== Problem requirements ==
Please write out each entry exactly as it appears.

== Information shown ==
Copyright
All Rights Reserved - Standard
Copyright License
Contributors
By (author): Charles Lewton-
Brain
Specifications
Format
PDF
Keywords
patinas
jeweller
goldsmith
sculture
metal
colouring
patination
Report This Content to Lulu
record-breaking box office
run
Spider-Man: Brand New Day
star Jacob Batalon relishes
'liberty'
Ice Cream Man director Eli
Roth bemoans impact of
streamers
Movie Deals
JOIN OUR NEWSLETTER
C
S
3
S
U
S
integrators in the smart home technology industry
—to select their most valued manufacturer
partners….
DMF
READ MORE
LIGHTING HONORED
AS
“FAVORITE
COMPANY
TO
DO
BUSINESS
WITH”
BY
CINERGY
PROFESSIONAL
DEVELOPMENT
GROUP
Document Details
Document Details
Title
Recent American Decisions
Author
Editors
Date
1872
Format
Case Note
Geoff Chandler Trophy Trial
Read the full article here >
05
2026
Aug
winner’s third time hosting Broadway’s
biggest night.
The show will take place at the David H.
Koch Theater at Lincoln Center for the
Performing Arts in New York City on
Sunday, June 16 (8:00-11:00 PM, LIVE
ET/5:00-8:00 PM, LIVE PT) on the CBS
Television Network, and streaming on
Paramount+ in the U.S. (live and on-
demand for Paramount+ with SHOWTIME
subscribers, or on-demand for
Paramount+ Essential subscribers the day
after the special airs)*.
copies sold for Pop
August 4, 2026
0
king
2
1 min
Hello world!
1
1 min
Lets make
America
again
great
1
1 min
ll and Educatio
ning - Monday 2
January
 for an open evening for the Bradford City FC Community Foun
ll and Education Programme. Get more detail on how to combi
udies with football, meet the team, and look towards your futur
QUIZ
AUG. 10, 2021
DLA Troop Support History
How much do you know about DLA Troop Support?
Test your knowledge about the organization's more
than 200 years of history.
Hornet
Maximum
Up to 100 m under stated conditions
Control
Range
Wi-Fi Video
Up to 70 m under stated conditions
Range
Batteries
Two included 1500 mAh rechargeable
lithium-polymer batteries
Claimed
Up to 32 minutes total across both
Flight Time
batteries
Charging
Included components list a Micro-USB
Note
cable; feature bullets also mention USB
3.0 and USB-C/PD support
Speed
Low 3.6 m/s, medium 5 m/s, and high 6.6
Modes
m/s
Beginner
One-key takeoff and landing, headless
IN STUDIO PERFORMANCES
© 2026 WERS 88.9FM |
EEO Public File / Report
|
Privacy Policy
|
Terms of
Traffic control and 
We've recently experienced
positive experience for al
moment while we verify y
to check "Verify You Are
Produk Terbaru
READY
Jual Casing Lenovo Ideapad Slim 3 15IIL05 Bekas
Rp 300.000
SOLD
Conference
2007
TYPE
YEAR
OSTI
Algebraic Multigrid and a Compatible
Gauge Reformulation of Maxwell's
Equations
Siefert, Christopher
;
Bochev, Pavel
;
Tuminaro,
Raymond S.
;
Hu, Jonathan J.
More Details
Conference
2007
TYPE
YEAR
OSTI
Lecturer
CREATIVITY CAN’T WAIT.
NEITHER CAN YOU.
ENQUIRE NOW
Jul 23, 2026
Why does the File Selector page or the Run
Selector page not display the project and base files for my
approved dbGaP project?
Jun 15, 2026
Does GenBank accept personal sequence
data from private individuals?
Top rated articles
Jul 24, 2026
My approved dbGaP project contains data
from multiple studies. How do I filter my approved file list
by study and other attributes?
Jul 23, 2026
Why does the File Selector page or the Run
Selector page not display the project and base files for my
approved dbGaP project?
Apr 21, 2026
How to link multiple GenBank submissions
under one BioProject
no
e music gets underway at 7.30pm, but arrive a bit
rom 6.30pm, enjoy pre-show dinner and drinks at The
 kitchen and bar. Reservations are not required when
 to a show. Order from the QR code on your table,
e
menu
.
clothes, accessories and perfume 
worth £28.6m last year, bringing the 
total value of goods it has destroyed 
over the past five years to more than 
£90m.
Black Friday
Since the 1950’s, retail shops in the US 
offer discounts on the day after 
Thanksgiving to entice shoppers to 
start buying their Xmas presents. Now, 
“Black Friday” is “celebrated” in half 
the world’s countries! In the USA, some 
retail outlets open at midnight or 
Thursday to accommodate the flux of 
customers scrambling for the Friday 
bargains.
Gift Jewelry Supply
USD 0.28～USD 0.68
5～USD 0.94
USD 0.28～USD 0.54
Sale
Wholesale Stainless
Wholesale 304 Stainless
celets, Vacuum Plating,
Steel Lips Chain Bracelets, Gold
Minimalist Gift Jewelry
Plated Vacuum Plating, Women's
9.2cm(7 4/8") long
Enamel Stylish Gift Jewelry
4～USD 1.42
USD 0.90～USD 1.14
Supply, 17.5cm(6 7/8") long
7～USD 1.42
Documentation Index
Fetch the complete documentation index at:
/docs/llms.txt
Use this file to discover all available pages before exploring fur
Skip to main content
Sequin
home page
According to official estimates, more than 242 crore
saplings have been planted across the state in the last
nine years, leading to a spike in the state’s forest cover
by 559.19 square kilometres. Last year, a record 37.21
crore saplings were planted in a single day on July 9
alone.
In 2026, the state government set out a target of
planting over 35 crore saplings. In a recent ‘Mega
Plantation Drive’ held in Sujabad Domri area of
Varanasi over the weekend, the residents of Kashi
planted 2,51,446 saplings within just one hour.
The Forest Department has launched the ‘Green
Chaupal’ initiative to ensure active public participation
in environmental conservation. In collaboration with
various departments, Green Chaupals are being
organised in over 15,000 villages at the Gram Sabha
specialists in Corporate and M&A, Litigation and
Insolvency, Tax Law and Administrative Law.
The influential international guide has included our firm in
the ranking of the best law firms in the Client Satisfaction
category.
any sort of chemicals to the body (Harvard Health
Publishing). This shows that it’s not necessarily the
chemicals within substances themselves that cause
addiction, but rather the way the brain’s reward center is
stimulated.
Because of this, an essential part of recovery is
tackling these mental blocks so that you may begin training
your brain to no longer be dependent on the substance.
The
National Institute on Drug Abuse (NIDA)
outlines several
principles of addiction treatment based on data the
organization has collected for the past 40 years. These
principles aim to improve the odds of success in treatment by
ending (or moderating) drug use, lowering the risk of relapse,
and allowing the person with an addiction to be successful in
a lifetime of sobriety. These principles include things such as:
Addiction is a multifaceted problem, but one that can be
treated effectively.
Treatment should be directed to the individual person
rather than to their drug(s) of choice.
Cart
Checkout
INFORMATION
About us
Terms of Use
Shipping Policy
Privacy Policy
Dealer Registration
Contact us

== Completed task ==
Copyright
All Rights Reserved - Standard
Copyright License
Contributors
By (author): Charles Lewton-
Brain
Specifications
Format
PDF
Keywords
patinas
jeweller
goldsmith
sculture
metal
colouring
patination
Report This Content to Lulu
record-breaking box office
run
Spider-Man: Brand New Day
star Jacob Batalon relishes
'liberty'
Ice Cream Man director Eli
Roth bemoans impact of
streamers
Movie Deals
JOIN OUR NEWSLETTER
C
S
3
S
U
S
integrators in the smart home technology industry
—to select their most valued manufacturer
partners….
DMF
READ MORE
LIGHTING HONORED
AS
“FAVORITE
COMPANY
TO
DO
BUSINESS
WITH”
BY
CINERGY
PROFESSIONAL
DEVELOPMENT
GROUP
Document Details
Document Details
Title
Recent American Decisions
Author
Editors
Date
1872
Format
Case Note
Geoff Chandler Trophy Trial
Read the full article here >
05
2026
Aug
winner’s third time hosting Broadway’s
biggest night.
The show will take place at the David H.
Koch Theater at Lincoln Center for the
Performing Arts in New York City on
Sunday, June 16 (8:00-11:00 PM, LIVE
ET/5:00-8:00 PM, LIVE PT) on the CBS
Television Network, and streaming on
Paramount+ in the U.S. (live and on-
demand for Paramount+ with SHOWTIME
subscribers, or on-demand for
Paramount+ Essential subscribers the day
after the special airs)*.
copies sold for Pop
August 4, 2026
0
king
2
1 min
Hello world!
1
1 min
Lets make
America
again
great
1
1 min
ll and Educatio
ning - Monday 2
January
 for an open evening for the Bradford City FC Community Foun
ll and Education Programme. Get more detail on how to combi
udies with football, meet the team, and look towards your futur
QUIZ
AUG. 10, 2021
DLA Troop Support History
How much do you know about DLA Troop Support?
Test your knowledge about the organization's more
than 200 years of history.
Hornet
Maximum
Up to 100 m under stated conditions
Control
Range
Wi-Fi Video
Up to 70 m under stated conditions
Range
Batteries
Two included 1500 mAh rechargeable
lithium-polymer batteries
Claimed
Up to 32 minutes total across both
Flight Time
batteries
Charging
Included components list a Micro-USB
Note
cable; feature bullets also mention USB
3.0 and USB-C/PD support
Speed
Low 3.6 m/s, medium 5 m/s, and high 6.6
Modes
m/s
Beginner
One-key takeoff and landing, headless
IN STUDIO PERFORMANCES
© 2026 WERS 88.9FM |
EEO Public File / Report
|
Privacy Policy
|
Terms of
Traffic control and 
We've recently experienced
positive experience for al
moment while we verify y
to check "Verify You Are
Produk Terbaru
READY
Jual Casing Lenovo Ideapad Slim 3 15IIL05 Bekas
Rp 300.000
SOLD
Conference
2007
TYPE
YEAR
OSTI
Algebraic Multigrid and a Compatible
Gauge Reformulation of Maxwell's
Equations
Siefert, Christopher
;
Bochev, Pavel
;
Tuminaro,
Raymond S.
;
Hu, Jonathan J.
More Details
Conference
2007
TYPE
YEAR
OSTI
Lecturer
CREATIVITY CAN’T WAIT.
NEITHER CAN YOU.
ENQUIRE NOW
Jul 23, 2026
Why does the File Selector page or the Run
Selector page not display the project and base files for my
approved dbGaP project?
Jun 15, 2026
Does GenBank accept personal sequence
data from private individuals?
Top rated articles
Jul 24, 2026
My approved dbGaP project contains data
from multiple studies. How do I filter my approved file list
by study and other attributes?
Jul 23, 2026
Why does the File Selector page or the Run
Selector page not display the project and base files for my
approved dbGaP project?
Apr 21, 2026
How to link multiple GenBank submissions
under one BioProject
no
e music gets underway at 7.30pm, but arrive a bit
rom 6.30pm, enjoy pre-show dinner and drinks at The
 kitchen and bar. Reservations are not required when
 to a show. Order from the QR code on your table,
e
menu
.
clothes, accessories and perfume 
worth £28.6m last year, bringing the 
total value of goods it has destroyed 
over the past five years to more than 
£90m.
Black Friday
Since the 1950’s, retail shops in the US 
offer discounts on the day after 
Thanksgiving to entice shoppers to 
start buying their Xmas presents. Now, 
“Black Friday” is “celebrated” in half 
the world’s countries! In the USA, some 
retail outlets open at midnight or 
Thursday to accommodate the flux of 
customers scrambling for the Friday 
bargains.
Gift Jewelry Supply
USD 0.28～USD 0.68
5～USD 0.94
USD 0.28～USD 0.54
Sale
Wholesale Stainless
Wholesale 304 Stainless
celets, Vacuum Plating,
Steel Lips Chain Bracelets, Gold
Minimalist Gift Jewelry
Plated Vacuum Plating, Women's
9.2cm(7 4/8") long
Enamel Stylish Gift Jewelry
4～USD 1.42
USD 0.90～USD 1.14
Supply, 17.5cm(6 7/8") long
7～USD 1.42
Documentation Index
Fetch the complete documentation index at:
/docs/llms.txt
Use this file to discover all available pages before exploring fur
Skip to main content
Sequin
home page
According to official estimates, more than 242 crore
saplings have been planted across the state in the last
nine years, leading to a spike in the state’s forest cover
by 559.19 square kilometres. Last year, a record 37.21
crore saplings were planted in a single day on July 9
alone.
In 2026, the state government set out a target of
planting over 35 crore saplings. In a recent ‘Mega
Plantation Drive’ held in Sujabad Domri area of
Varanasi over the weekend, the residents of Kashi
planted 2,51,446 saplings within just one hour.
The Forest Department has launched the ‘Green
Chaupal’ initiative to ensure active public participation
in environmental conservation. In collaboration with
various departments, Green Chaupals are being
organised in over 15,000 villages at the Gram Sabha
specialists in Corporate and M&A, Litigation and
Insolvency, Tax Law and Administrative Law.
The influential international guide has included our firm in
the ranking of the best law firms in the Client Satisfaction
category.
any sort of chemicals to the body (Harvard Health
Publishing). This shows that it’s not necessarily the
chemicals within substances themselves that cause
addiction, but rather the way the brain’s reward center is
stimulated.
Because of this, an essential part of recovery is
tackling these mental blocks so that you may begin training
your brain to no longer be dependent on the substance.
The
National Institute on Drug Abuse (NIDA)
outlines several
principles of addiction treatment based on data the
organization has collected for the past 40 years. These
principles aim to improve the odds of success in treatment by
ending (or moderating) drug use, lowering the risk of relapse,
and allowing the person with an addiction to be successful in
a lifetime of sobriety. These principles include things such as:
Addiction is a multifaceted problem, but one that can be
treated effectively.
Treatment should be directed to the individual person
rather than to their drug(s) of choice.
Cart
Checkout
INFORMATION
About us
Terms of Use
Shipping Policy
Privacy Policy
Dealer Registration
Contact us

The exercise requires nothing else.